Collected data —

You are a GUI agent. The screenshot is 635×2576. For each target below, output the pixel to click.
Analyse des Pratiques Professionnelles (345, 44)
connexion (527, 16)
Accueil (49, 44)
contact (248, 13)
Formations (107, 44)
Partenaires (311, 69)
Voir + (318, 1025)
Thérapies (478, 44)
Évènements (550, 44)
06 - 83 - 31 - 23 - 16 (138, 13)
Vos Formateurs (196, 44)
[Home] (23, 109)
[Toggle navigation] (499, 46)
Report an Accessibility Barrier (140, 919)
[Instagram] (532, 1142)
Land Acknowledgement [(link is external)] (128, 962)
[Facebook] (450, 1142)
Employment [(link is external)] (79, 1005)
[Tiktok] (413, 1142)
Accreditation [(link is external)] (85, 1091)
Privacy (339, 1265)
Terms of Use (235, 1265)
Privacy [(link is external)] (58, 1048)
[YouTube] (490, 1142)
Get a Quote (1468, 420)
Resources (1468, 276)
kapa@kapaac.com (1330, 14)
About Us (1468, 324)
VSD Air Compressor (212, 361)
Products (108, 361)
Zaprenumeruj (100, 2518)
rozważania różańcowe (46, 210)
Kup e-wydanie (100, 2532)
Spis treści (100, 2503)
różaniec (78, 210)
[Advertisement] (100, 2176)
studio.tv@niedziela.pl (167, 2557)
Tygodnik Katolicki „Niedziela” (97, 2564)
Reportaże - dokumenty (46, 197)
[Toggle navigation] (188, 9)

Required work — Copy out the full set of entries without altering anything.

Problem solution —
You are a GUI agent. The screenshot is 635×2576. For each target below, output the pixel to click.
Analyse des Pratiques Professionnelles (345, 44)
connexion (527, 16)
Accueil (49, 44)
contact (248, 13)
Formations (107, 44)
Partenaires (311, 69)
Voir + (318, 1025)
Thérapies (478, 44)
Évènements (550, 44)
06 - 83 - 31 - 23 - 16 (138, 13)
Vos Formateurs (196, 44)
[Home] (23, 109)
[Toggle navigation] (499, 46)
Report an Accessibility Barrier (140, 919)
[Instagram] (532, 1142)
Land Acknowledgement [(link is external)] (128, 962)
[Facebook] (450, 1142)
Employment [(link is external)] (79, 1005)
[Tiktok] (413, 1142)
Accreditation [(link is external)] (85, 1091)
Privacy (339, 1265)
Terms of Use (235, 1265)
Privacy [(link is external)] (58, 1048)
[YouTube] (490, 1142)
Get a Quote (1468, 420)
Resources (1468, 276)
kapa@kapaac.com (1330, 14)
About Us (1468, 324)
VSD Air Compressor (212, 361)
Products (108, 361)
Zaprenumeruj (100, 2518)
rozważania różańcowe (46, 210)
Kup e-wydanie (100, 2532)
Spis treści (100, 2503)
różaniec (78, 210)
[Advertisement] (100, 2176)
studio.tv@niedziela.pl (167, 2557)
Tygodnik Katolicki „Niedziela” (97, 2564)
Reportaże - dokumenty (46, 197)
[Toggle navigation] (188, 9)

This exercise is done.